Algorithmic Concept-based Explainable Reasoning
This addresses the problem of interpretability in GNNs for researchers and practitioners in machine learning and graph-based applications, though it is incremental as it applies existing concept-based explanation methods to GNNs.
The paper tackles the lack of explainability in graph neural networks (GNNs) applied to graph algorithms and combinatorial optimization by introducing concept-bottleneck GNNs, which learn concepts and extract propositional formulas, achieving comparative performance with state-of-the-art models in three case studies.
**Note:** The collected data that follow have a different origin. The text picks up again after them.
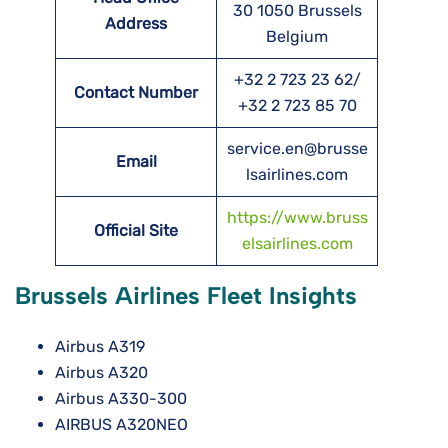
30 1050 Brussels
Address
Belgium
+32 2 723 23 62/
Contact Number
+32 2 723 85 70
service.en@brusse
Email
lsairlines.com
https://www.bruss
Official Site
elsairlines.com
Brussels Airlines Fleet Insights
Airbus A319
Airbus A320
Airbus A330-300
AIRBUS A320NEO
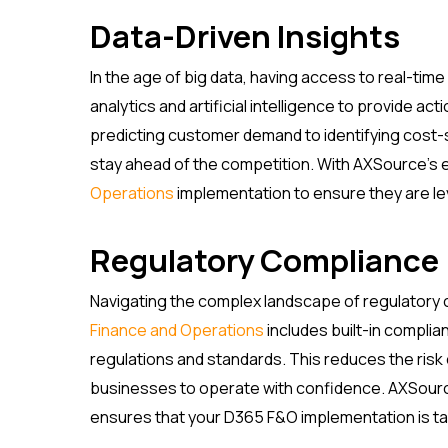
Data-Driven Insights
In the age of big data, having access to real-ti
analytics and artificial intelligence to provide ac
predicting customer demand to identifying cost
stay ahead of the competition. With AXSource’s 
Operations
implementation to ensure they are lev
Regulatory Compliance
Navigating the complex landscape of regulatory 
Finance and Operations
includes built-in compli
regulations and standards. This reduces the risk
businesses to operate with confidence. AXSourc
ensures that your D365 F&O implementation is tai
Recent research on graph neural network (GNN) models successfully applied GNNs to classical graph algorithms and combinatorial optimisation problems. This has numerous benefits, such as allowing applications of algorithms when preconditions are not satisfied, or reusing learned models when sufficient training data is not available or can't be generated. Unfortunately, a key hindrance of these approaches is their lack of explainability, since GNNs are black-box models that cannot be interpreted directly. In this work, we address this limitation by applying existing work on concept-based explanations to GNN models. We introduce concept-bottleneck GNNs, which rely on a modification to the GNN readout mechanism. Using three case studies we demonstrate that: (i) our proposed model is capable of accurately learning concepts and extracting propositional formulas based on the learned concepts for each target class; (ii) our concept-based GNN models achieve comparative performance with state-of-the-art models; (iii) we can derive global graph concepts, without explicitly providing any supervision on graph-level concepts.